''A PURPLE TAXI,'' Yves Boisset's 1977 romantic drama that opens today at the Thalia Theater, was photographed entirely in the picturesque, rainbow-dappled countryside of Ireland, but it seems to be stateless, a movie made just outside the world's three-mile limit. The language is English, the director French and the cast members English, Russian-English, American, French and Italian, with some bit parts played by Irish actors.
''A Purple Taxi'' is about a group of attractive expatriates, who, for one dark reason and another, have settled in rural Ireland, there to fall in love and then to hurt - or to be hurt by -one another.
They include Jerry (Edward Albert), whose grandfather immigrated to America and made a vast fortune, which has financed Jerry's return to Ireland; Sharon (Charlotte Rampling), Jerry's pleasure-loving sister, presently married to the Prince of Hanover, who remains an off-screen character; Philip (Philippe Noiret), a Frenchman who has come to Ireland to get over the death of his son - ''Purple Taxi'' being the kind of fiction in which you expect people to take trips ''to think''; Taubelman (Peter Ustinov), who lives in a great old castle, hasn't a dime to his name and whose nationality is never disclosed, and Anne (Agostina Belli), his beautiful mute daughter. The only major ''Irish'' character is Dr. Scully, who, in addition to practicing medicine, drives a purple taxi and is tolerably quaint. He is played by Fred Astaire, whose brogue is as uncertain as the weather.

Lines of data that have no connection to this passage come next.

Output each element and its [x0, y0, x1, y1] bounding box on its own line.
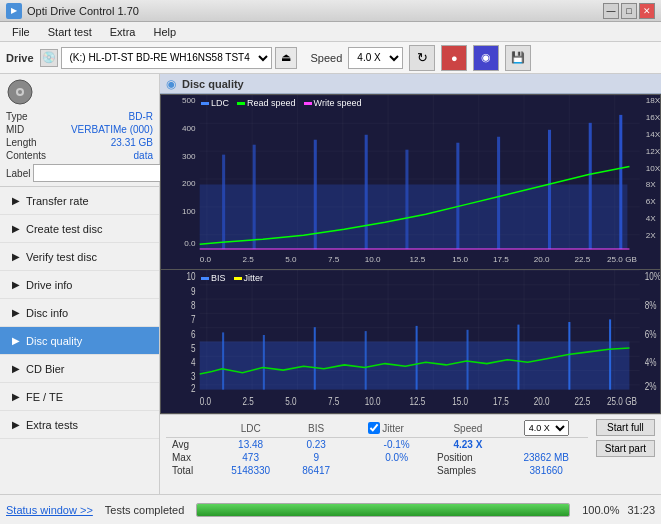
verify-test-disc-icon: ▶ [12, 251, 20, 262]
svg-text:12.5: 12.5 [409, 396, 425, 407]
app-title: Opti Drive Control 1.70 [27, 5, 139, 17]
svg-text:8: 8 [191, 300, 196, 311]
disc-quality-header: ◉ Disc quality [160, 74, 661, 94]
sidebar-item-create-test-disc[interactable]: ▶ Create test disc [0, 215, 159, 243]
chart-bottom: BIS Jitter 10 [160, 270, 661, 414]
drive-bar: Drive 💿 (K:) HL-DT-ST BD-RE WH16NS58 TST… [0, 42, 661, 74]
max-bis: 9 [287, 451, 345, 464]
status-window-button[interactable]: Status window >> [6, 504, 93, 516]
menu-help[interactable]: Help [145, 24, 184, 40]
svg-rect-75 [314, 327, 316, 389]
svg-text:7.5: 7.5 [328, 255, 340, 264]
disc-header [6, 78, 153, 106]
disc-mid-label: MID [6, 124, 24, 135]
sidebar-item-extra-tests[interactable]: ▶ Extra tests [0, 411, 159, 439]
sidebar: Type BD-R MID VERBATIMe (000) Length 23.… [0, 74, 160, 494]
svg-text:5.0: 5.0 [285, 255, 297, 264]
svg-rect-40 [497, 137, 500, 249]
disc-type-value: BD-R [129, 111, 153, 122]
svg-text:2: 2 [191, 383, 196, 394]
svg-rect-37 [365, 135, 368, 249]
write-speed-color-dot [304, 102, 312, 105]
speed-target-select[interactable]: 4.0 X [524, 420, 569, 436]
sidebar-item-fe-te[interactable]: ▶ FE / TE [0, 383, 159, 411]
sidebar-item-disc-info[interactable]: ▶ Disc info [0, 299, 159, 327]
status-text: Tests completed [105, 504, 184, 516]
total-ldc: 5148330 [214, 464, 288, 477]
svg-text:6X: 6X [646, 197, 657, 206]
stats-row-avg: Avg 13.48 0.23 -0.1% 4.23 X [166, 438, 588, 452]
menu-start-test[interactable]: Start test [40, 24, 100, 40]
jitter-color-dot [234, 277, 242, 280]
svg-text:6%: 6% [645, 329, 657, 340]
save-button[interactable]: 💾 [505, 45, 531, 71]
menu-extra[interactable]: Extra [102, 24, 144, 40]
top-chart-legend: LDC Read speed Write speed [201, 98, 361, 108]
max-label: Max [166, 451, 214, 464]
svg-text:10%: 10% [645, 271, 660, 282]
svg-text:4: 4 [191, 357, 196, 368]
sidebar-item-cd-bier[interactable]: ▶ CD Bier [0, 355, 159, 383]
max-spacer [345, 451, 362, 464]
svg-text:20.0: 20.0 [534, 255, 550, 264]
speed-select[interactable]: 4.0 X [348, 47, 403, 69]
progress-label: 100.0% [582, 504, 619, 516]
avg-speed: 4.23 X [431, 438, 505, 452]
sidebar-item-disc-quality[interactable]: ▶ Disc quality [0, 327, 159, 355]
avg-ldc: 13.48 [214, 438, 288, 452]
title-bar: ▶ Opti Drive Control 1.70 — □ ✕ [0, 0, 661, 22]
top-chart-svg: 500 400 300 200 100 0.0 18X 16X 14X 12X … [161, 95, 660, 269]
disc-contents-row: Contents data [6, 149, 153, 162]
svg-rect-77 [416, 326, 418, 390]
svg-rect-76 [365, 331, 367, 390]
close-button[interactable]: ✕ [639, 3, 655, 19]
status-bar: Status window >> Tests completed 100.0% … [0, 494, 661, 524]
svg-point-2 [18, 90, 22, 94]
sidebar-item-transfer-rate[interactable]: ▶ Transfer rate [0, 187, 159, 215]
disc-section: Type BD-R MID VERBATIMe (000) Length 23.… [0, 74, 159, 187]
maximize-button[interactable]: □ [621, 3, 637, 19]
read-speed-color-dot [237, 102, 245, 105]
start-full-button[interactable]: Start full [596, 419, 655, 436]
svg-rect-73 [222, 332, 224, 389]
chart-top: LDC Read speed Write speed [160, 94, 661, 270]
svg-text:25.0 GB: 25.0 GB [607, 255, 637, 264]
svg-text:17.5: 17.5 [493, 396, 509, 407]
svg-text:18X: 18X [646, 96, 660, 105]
jitter-checkbox[interactable] [368, 422, 380, 434]
media2-button[interactable]: ◉ [473, 45, 499, 71]
menu-file[interactable]: File [4, 24, 38, 40]
menu-bar: File Start test Extra Help [0, 22, 661, 42]
disc-label-input[interactable] [33, 164, 166, 182]
avg-label: Avg [166, 438, 214, 452]
col-ldc: LDC [214, 419, 288, 438]
disc-label-row: Label ✎ [6, 164, 153, 182]
svg-rect-38 [405, 150, 408, 249]
col-empty [166, 419, 214, 438]
svg-text:5: 5 [191, 343, 196, 354]
svg-text:400: 400 [182, 124, 196, 133]
stats-table: LDC BIS Jitter Speed [166, 419, 588, 490]
speed-label: Speed [311, 52, 343, 64]
media-button[interactable]: ● [441, 45, 467, 71]
start-part-button[interactable]: Start part [596, 440, 655, 457]
svg-text:15.0: 15.0 [452, 396, 468, 407]
col-speed-select[interactable]: 4.0 X [505, 419, 588, 438]
svg-rect-41 [548, 130, 551, 249]
disc-length-label: Length [6, 137, 37, 148]
extra-tests-icon: ▶ [12, 419, 20, 430]
svg-text:500: 500 [182, 96, 196, 105]
sidebar-item-verify-test-disc[interactable]: ▶ Verify test disc [0, 243, 159, 271]
eject-button[interactable]: ⏏ [275, 47, 297, 69]
minimize-button[interactable]: — [603, 3, 619, 19]
col-spacer [345, 419, 362, 438]
avg-jitter: -0.1% [362, 438, 431, 452]
drive-select[interactable]: (K:) HL-DT-ST BD-RE WH16NS58 TST4 [61, 47, 272, 69]
disc-svg-icon [6, 78, 34, 106]
progress-bar-wrapper [196, 503, 570, 517]
drive-select-wrapper: 💿 (K:) HL-DT-ST BD-RE WH16NS58 TST4 ⏏ [40, 47, 297, 69]
sidebar-item-drive-info[interactable]: ▶ Drive info [0, 271, 159, 299]
disc-quality-title: Disc quality [182, 78, 244, 90]
refresh-button[interactable]: ↻ [409, 45, 435, 71]
svg-text:10: 10 [187, 271, 196, 282]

Even though the story makes no great sense, some of the performers are fun to watch, especially Mr. Ustinov, who often appears to be making up his own movie as he goes along, and Miss Rampling, an English actress whose casting as an American heiress is briskly explained when her brother says, ''You've changed your accent again!'' That, I suppose, is better than being told she went to camp in London as a child.
The film's occasional melodramatics are quite unbelievable. The dialogue is sometimes far more purple -'I chose the temporary but married the futile,'' says the Princess of Hanover to no particular point - than the taxi of the title.